» Exercise: Check every line below for the string "nouveaux", and copy the lines that contain it.

——————————

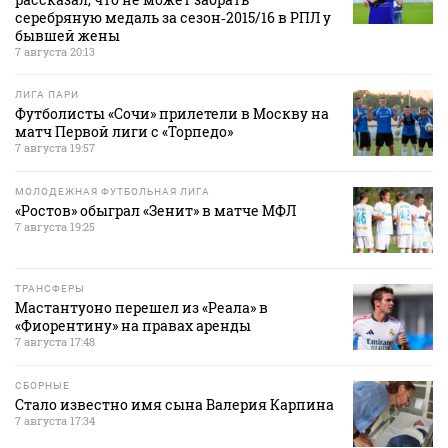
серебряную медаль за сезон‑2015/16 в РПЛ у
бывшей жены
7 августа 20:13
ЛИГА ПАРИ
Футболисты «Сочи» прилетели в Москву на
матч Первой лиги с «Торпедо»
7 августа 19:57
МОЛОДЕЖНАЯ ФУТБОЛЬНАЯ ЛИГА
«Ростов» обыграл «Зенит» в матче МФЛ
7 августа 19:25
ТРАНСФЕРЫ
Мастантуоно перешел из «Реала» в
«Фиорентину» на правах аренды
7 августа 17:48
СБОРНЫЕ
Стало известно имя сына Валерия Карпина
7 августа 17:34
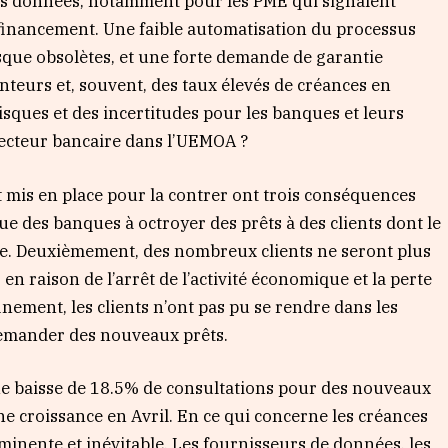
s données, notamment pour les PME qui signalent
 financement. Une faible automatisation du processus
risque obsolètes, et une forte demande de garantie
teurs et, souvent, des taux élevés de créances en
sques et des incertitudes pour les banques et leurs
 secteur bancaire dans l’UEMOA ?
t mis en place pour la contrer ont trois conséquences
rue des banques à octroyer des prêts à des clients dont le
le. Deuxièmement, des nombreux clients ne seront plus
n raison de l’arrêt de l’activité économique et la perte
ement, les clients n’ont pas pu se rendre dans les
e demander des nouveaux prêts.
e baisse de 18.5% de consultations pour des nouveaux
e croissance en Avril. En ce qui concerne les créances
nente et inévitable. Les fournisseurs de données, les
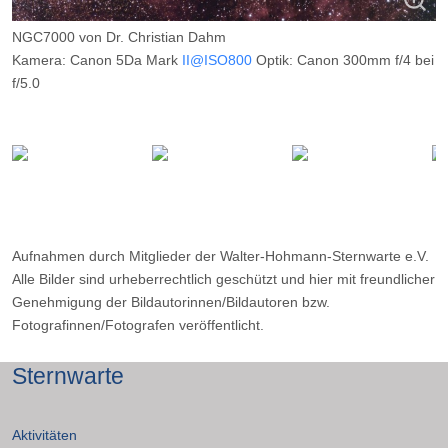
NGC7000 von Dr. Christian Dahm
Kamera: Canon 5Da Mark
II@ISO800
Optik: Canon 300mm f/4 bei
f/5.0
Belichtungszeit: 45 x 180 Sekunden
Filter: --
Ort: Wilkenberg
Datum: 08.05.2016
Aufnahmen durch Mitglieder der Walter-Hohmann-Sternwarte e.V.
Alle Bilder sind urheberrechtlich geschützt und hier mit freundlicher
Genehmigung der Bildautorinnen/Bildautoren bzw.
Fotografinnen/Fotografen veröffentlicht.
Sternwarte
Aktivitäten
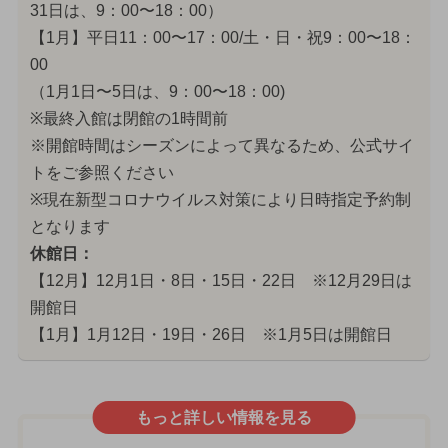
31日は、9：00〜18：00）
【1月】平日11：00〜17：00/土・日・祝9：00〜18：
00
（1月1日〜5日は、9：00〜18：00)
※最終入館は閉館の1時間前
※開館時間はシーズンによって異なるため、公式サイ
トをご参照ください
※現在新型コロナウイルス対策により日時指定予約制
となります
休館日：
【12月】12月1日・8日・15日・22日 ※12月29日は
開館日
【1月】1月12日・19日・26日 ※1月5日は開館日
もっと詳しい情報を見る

——————————

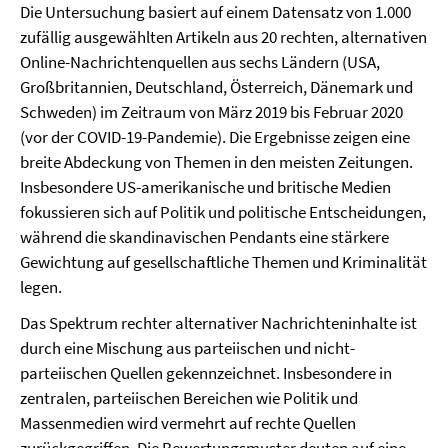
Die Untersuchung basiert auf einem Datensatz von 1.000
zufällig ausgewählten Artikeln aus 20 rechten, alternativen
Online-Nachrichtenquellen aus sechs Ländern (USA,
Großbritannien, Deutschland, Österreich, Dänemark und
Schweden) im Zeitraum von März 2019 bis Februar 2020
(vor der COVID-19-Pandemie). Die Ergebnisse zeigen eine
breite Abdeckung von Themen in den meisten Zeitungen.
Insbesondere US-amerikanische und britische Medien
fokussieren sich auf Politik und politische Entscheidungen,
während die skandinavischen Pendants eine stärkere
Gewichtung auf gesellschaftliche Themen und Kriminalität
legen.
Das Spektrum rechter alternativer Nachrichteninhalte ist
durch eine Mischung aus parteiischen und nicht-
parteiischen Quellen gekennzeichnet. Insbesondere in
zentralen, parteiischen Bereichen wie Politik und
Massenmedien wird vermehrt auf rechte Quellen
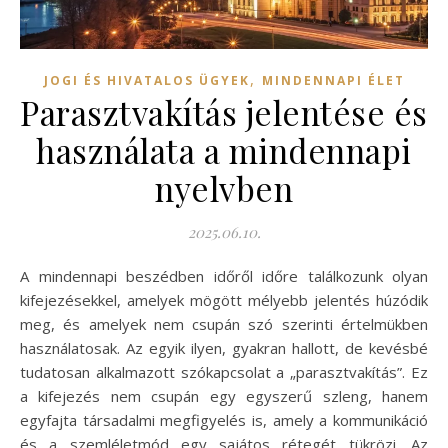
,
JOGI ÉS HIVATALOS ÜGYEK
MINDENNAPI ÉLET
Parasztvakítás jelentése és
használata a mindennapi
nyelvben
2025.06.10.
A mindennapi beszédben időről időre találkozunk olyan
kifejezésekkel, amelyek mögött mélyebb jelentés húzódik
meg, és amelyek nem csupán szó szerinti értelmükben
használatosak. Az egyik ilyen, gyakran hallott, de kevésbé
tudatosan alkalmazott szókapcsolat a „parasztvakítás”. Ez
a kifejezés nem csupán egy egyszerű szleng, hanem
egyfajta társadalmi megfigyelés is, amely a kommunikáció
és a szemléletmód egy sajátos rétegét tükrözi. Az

——————————

» Final answer:
e demander des nouveaux prêts.
e baisse de 18.5% de consultations pour des nouveaux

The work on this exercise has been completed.